Across the Sorrow Sea

Rating: 7 out of 10.

Across the Sorrow Sea by Anthony Ryan is the latest book in the Seven Swords series of novellas, set to release September 30th, 2023. If you’re unfamiliar with the Seven Swords series, The main premise is the existence of seven cursed swords, each of which has a demon from Infernus (the demonic plane of this world) trapped inside and the nature of the enchantments binding the demons to the blades also curses whoever holds mentally linking them with the demon within, providing interesting unique powers, an immunity to aging (though still fully capable of being slain), and in inability to break contact with the weapon.

Beginning this novella, our main character Guyime and his compatriots possess 4 of the 7 swords, and believe if they can make it to the Shimmering Isle, a mobile island containing the workshop of Arkelion a long dead sorcerer responsible for the creation of the swords, bringing other demons into the world, and believed to be the one who created the enchantment making the shimmering isle so elusive.
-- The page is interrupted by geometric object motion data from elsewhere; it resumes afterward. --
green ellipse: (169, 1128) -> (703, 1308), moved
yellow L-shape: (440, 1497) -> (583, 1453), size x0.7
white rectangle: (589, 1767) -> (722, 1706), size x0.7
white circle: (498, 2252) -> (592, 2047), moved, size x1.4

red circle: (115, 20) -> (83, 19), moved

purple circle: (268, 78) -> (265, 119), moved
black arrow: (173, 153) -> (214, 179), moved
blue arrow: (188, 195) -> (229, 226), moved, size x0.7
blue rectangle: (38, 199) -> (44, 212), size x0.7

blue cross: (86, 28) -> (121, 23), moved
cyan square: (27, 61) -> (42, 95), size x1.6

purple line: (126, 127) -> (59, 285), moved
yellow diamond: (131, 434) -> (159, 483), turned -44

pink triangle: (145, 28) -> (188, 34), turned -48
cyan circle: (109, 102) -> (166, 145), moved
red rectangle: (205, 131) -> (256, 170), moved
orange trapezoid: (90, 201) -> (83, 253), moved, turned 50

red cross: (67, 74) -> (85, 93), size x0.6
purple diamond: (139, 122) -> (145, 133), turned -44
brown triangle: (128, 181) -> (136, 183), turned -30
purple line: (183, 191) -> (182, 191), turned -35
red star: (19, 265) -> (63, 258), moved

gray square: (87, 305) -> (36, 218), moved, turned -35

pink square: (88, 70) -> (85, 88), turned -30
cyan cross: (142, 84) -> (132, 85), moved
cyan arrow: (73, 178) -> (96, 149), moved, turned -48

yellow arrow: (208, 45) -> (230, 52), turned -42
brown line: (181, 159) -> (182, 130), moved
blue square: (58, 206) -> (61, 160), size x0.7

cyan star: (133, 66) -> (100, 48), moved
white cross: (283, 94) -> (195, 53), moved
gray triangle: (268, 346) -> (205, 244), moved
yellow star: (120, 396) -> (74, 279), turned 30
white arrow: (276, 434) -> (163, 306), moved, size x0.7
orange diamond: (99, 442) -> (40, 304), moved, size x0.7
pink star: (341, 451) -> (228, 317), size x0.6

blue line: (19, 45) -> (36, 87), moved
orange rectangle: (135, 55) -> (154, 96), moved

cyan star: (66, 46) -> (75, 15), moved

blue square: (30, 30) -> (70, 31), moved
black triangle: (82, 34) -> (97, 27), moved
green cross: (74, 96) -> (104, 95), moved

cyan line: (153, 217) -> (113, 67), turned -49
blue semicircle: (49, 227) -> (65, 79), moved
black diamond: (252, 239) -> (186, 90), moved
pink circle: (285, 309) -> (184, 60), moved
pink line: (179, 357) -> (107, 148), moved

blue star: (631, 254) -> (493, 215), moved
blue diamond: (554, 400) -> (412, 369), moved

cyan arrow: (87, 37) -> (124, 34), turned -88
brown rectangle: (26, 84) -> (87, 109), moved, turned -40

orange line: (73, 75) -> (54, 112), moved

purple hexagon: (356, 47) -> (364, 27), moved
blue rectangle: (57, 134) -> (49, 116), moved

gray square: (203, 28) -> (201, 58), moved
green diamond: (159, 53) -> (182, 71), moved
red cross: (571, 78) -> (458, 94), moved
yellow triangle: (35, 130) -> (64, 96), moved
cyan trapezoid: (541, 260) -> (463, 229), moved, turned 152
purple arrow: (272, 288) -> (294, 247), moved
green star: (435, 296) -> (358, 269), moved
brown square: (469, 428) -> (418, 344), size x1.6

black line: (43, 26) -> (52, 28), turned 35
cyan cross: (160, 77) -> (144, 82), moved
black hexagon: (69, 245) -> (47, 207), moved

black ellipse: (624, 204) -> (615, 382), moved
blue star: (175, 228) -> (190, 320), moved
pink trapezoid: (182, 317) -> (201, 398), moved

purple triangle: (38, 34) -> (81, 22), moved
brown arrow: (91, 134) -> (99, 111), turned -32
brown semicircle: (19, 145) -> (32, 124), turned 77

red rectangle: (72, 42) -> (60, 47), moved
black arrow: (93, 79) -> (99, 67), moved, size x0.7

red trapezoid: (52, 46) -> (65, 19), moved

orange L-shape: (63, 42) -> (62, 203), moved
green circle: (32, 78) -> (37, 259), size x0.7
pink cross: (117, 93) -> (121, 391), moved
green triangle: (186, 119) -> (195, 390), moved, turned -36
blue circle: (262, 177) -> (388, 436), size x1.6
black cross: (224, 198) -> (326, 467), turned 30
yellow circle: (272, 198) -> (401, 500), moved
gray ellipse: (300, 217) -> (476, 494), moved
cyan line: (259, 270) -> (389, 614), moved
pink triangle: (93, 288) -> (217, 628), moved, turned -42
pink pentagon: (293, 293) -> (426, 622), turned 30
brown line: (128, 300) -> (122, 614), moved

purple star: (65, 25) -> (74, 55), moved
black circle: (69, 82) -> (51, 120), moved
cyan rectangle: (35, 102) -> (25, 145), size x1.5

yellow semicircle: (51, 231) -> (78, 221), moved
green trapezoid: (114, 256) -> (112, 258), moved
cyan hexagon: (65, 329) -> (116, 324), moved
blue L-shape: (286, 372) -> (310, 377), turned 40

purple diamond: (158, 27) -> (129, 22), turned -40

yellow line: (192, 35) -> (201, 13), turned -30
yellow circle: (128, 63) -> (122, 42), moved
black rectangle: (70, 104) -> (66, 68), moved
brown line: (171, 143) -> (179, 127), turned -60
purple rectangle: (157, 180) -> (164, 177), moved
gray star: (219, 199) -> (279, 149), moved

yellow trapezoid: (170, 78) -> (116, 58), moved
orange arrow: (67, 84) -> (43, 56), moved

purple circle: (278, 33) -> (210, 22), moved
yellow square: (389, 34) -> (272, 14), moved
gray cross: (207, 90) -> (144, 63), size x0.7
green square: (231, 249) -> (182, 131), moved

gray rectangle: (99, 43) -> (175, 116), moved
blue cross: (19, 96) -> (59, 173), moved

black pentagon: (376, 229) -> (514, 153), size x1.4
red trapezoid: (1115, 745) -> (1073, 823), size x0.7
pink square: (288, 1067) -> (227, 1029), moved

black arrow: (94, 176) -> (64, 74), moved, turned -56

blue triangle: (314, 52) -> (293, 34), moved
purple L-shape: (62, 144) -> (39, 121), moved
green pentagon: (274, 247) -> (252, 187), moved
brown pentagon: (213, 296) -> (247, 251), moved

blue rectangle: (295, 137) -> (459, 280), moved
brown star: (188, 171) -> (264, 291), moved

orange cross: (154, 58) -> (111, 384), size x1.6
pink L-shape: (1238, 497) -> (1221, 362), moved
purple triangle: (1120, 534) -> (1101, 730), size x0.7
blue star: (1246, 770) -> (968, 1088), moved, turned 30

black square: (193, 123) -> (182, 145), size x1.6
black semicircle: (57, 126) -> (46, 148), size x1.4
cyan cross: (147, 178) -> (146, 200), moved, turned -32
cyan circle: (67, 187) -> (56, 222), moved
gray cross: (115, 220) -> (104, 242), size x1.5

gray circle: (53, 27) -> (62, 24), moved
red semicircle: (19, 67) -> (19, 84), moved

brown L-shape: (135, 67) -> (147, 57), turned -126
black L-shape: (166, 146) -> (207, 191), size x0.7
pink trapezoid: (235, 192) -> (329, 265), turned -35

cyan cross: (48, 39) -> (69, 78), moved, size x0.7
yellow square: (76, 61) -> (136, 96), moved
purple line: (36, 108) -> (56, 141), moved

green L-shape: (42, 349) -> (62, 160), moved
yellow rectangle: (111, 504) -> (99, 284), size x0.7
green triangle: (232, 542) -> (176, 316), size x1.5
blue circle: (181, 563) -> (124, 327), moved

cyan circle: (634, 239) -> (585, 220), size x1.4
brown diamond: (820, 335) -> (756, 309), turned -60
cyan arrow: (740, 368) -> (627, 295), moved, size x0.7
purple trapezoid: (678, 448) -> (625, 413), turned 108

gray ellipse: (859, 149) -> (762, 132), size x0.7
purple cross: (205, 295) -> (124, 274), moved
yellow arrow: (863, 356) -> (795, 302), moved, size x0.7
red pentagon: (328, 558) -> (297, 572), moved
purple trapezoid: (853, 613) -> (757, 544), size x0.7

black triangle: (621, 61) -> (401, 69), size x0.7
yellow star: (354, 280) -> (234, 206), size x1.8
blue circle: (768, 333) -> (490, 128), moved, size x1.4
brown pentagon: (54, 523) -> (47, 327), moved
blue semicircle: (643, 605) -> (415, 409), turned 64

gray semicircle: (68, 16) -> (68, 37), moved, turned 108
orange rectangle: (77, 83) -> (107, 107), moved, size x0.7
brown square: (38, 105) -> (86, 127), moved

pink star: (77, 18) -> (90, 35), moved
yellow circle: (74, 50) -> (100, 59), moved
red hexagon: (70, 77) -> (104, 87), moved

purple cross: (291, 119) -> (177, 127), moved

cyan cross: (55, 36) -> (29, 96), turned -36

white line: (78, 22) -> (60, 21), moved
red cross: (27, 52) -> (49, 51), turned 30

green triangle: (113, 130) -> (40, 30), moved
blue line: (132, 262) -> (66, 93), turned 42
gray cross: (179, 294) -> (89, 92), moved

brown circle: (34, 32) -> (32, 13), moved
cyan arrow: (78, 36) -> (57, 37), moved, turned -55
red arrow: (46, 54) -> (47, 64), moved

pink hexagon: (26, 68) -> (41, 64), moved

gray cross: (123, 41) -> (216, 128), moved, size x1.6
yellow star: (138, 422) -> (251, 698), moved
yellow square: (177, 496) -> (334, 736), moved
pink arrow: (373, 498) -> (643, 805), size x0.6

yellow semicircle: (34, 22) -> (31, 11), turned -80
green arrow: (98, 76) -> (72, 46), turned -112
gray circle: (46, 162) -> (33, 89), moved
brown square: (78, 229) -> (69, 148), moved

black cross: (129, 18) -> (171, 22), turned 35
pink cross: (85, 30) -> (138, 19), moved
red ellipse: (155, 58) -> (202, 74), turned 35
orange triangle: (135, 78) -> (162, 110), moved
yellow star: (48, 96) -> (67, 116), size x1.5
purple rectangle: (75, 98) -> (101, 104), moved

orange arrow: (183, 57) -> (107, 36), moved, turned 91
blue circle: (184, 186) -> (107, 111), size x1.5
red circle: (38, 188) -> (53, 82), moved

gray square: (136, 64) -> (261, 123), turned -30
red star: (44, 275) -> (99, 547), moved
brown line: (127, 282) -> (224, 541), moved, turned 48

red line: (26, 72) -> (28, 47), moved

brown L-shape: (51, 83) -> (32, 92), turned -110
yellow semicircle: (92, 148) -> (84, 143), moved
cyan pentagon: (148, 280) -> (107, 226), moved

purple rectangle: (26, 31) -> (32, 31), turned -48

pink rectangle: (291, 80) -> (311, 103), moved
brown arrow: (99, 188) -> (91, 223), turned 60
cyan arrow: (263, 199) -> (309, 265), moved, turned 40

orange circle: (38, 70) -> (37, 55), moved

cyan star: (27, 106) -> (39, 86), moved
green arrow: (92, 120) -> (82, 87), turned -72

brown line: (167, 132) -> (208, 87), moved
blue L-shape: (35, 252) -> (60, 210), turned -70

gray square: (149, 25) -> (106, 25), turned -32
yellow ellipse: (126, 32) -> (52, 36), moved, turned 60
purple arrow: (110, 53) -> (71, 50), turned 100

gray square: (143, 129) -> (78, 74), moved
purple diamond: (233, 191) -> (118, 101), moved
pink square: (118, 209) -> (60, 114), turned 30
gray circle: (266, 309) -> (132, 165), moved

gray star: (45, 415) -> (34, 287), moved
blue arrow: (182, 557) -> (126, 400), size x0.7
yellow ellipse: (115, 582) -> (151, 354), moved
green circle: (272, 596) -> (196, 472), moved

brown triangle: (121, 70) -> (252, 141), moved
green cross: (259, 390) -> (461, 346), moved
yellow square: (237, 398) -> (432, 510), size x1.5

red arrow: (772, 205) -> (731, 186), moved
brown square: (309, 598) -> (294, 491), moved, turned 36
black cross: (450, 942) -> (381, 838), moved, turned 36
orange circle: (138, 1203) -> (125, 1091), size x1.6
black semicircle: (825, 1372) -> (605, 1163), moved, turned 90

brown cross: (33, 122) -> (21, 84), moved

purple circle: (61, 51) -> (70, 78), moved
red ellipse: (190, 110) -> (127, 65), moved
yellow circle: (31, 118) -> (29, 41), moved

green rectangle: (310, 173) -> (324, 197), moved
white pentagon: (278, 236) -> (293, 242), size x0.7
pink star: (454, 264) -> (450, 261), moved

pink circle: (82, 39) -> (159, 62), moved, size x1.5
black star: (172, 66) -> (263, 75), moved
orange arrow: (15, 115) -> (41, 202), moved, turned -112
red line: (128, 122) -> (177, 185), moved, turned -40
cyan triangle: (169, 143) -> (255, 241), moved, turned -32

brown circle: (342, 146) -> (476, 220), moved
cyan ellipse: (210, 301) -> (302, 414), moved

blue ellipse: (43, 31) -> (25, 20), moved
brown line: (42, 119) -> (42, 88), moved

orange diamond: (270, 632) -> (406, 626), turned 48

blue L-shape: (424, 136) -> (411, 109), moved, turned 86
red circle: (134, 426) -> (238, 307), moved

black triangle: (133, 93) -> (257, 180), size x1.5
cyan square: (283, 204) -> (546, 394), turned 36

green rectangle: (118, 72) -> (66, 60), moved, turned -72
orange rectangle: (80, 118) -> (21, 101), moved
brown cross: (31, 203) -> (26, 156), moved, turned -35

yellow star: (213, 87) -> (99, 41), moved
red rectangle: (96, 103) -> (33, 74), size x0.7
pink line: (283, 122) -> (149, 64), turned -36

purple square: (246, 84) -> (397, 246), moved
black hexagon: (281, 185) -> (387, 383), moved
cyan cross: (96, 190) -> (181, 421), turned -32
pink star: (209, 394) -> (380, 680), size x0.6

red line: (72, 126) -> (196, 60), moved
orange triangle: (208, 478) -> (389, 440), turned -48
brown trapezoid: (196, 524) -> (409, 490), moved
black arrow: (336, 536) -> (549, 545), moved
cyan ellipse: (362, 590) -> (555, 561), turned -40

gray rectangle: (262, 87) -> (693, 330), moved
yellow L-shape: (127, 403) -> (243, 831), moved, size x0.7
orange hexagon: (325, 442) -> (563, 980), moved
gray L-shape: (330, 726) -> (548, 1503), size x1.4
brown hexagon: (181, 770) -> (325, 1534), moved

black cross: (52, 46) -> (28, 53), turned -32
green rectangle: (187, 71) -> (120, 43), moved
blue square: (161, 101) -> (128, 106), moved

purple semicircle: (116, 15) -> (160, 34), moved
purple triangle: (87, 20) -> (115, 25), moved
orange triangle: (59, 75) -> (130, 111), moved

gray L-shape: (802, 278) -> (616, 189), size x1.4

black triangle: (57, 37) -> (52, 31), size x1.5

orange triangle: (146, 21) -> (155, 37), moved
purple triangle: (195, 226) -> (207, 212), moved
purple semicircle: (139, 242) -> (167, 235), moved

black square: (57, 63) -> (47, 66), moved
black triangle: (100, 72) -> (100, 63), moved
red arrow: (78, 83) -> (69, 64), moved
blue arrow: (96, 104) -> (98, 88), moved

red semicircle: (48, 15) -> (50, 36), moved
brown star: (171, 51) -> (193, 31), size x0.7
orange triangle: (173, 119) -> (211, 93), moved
The hope is by finding this island, and Arkelion’s workshop they will be able to find the rest of the swords, a past companion who holds 1 of the 3 outstanding swords, and break the curse, freeing them of the connection to their swords’ demons.

The series as a whole feels a lot like a Dungeons and Dragons campaign to me (in a good way). There are aspects of Ryan’s writing style I’m not a fan of, it is a bit stiff in some places, and the two fights I was looking most forward to at the end felt very blasé. Well.., that’s not totally true, the start of their fight with the pirate king was badass, I just wish it kept that energy instead of almost instantly dropping the energy and ending the battle with a sudden straight from D&D, rogue first turn crit flooring the boss in one hit and ending combat just as fast as it started. Clocking in at 120 pages this novella like the other 4 before it are quick easy reads and if you struggle with reading longer books like I sometimes do or just need a few light reads, then I would recommend these books to you. I wish this was just a little longer, that another couple pages even were added to the end to button up this arc of the groups journey. Even being left wanting as I was I don’t think I can give this book any less than 7 stars, it wasn’t exceptional but it was compelling, and held my interest well enough that I read the whole thing in one long sitting.